Mr Livingstone said the election “is about what it means to be Mayor. It is not about personality and it not about making jokes. It is about every day taking many decisions that affect the lives of seven and a half million people.”
Seeking to remind voters of the extremes of a world city Livingstone said of the decisions facing the Mayor: “Sometimes they are about highs – as on 6 July 2005 when we won the Olympics. Sometimes they are about the very lows – as on 7 July 2005.”
Referring to his rival’s recent comments about the cost of replacing the Routemaster and hiring conductors Livingstone said “Every time he has escaped from his minders Boris Johnson’s lack of competence to run London has been shown in this campaign.”
“In only three days last week Boris Johnson’s transport plans were shown by to be so incompetent that independent research found his bus policies would cost over £100 million a year more than he had admitted, that his minders had to issue a “clarification” on his call for local referendums on the smoking ban, and he made the ridiculous declaration he was not going to be “out-ethniced”.”

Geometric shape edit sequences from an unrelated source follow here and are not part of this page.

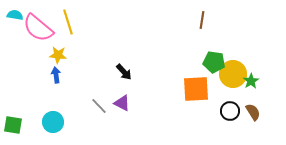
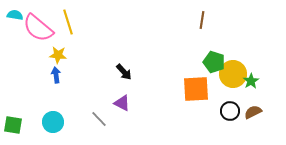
green pentagon: rotated 10 degrees clockwise
gray line: moved 13 px down
brown semicircle: rotated 84 degrees counterclockwise
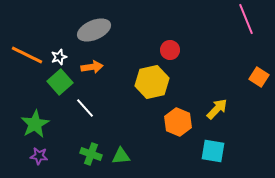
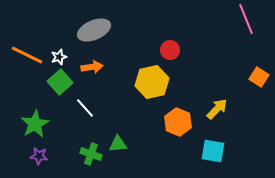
green triangle: moved 3 px left, 12 px up
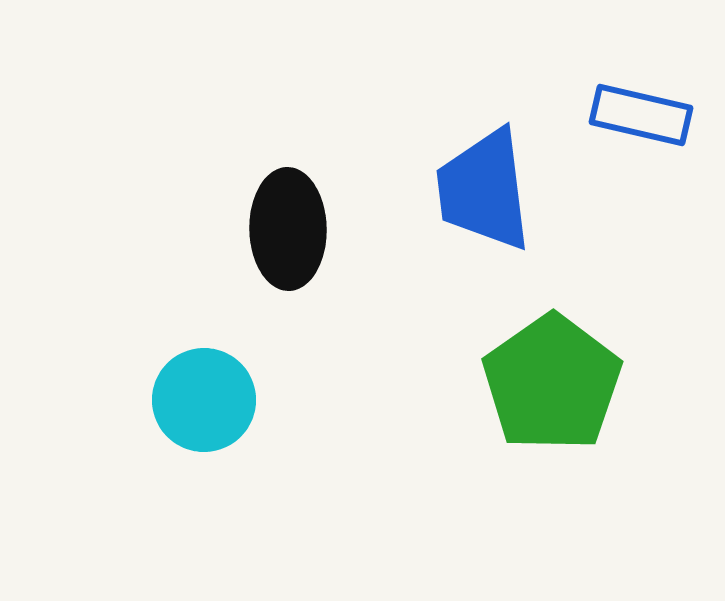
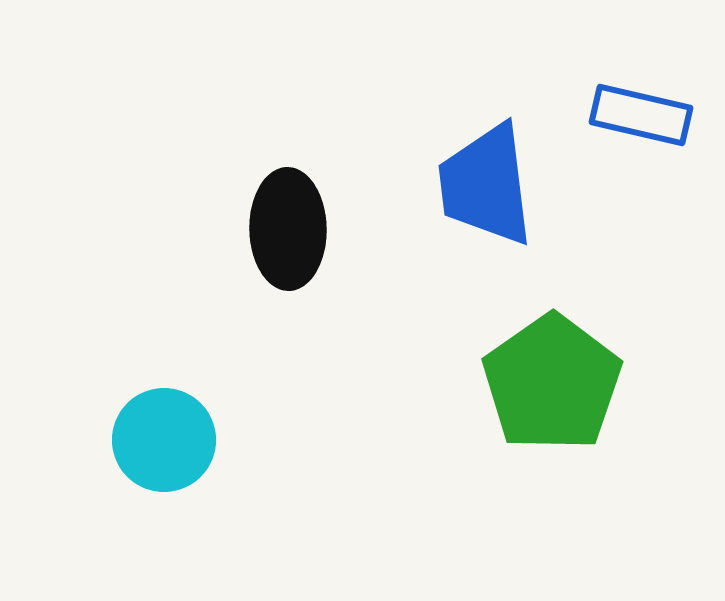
blue trapezoid: moved 2 px right, 5 px up
cyan circle: moved 40 px left, 40 px down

“He still does not have plans for the Tube and when he wrote an article for the Financial Times on his plans for business he didn’t even bother to mention Crossrail – the largest transport scheme in Europe which he didn’t even bother to vote on in Parliament. The entire aim of his campaign has been to make sure he is a position where he is shielded away from the responsibility for his own statements and decisions – that is he must be kept away from exactly what would be his most fundamental role as Mayor. The very nature of the Tory campaign itself testifies to his lack of competence to do the job of Mayor of London.”